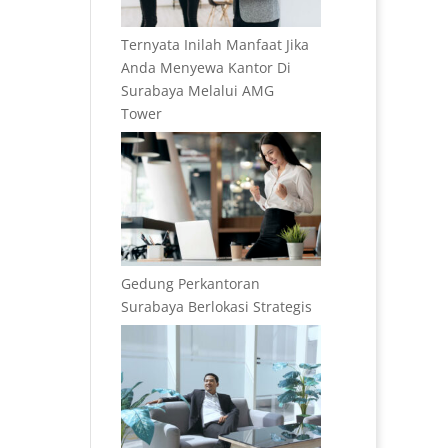
Ternyata Inilah Manfaat Jika
Anda Menyewa Kantor Di
Surabaya Melalui AMG
Tower
Gedung Perkantoran
Surabaya Berlokasi Strategis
════════════════════
_Task directions_: A precise copy of each record, with the images removed, should be output.

_Your solution_:
Ternyata Inilah Manfaat Jika
Anda Menyewa Kantor Di
Surabaya Melalui AMG
Tower
Gedung Perkantoran
Surabaya Berlokasi Strategis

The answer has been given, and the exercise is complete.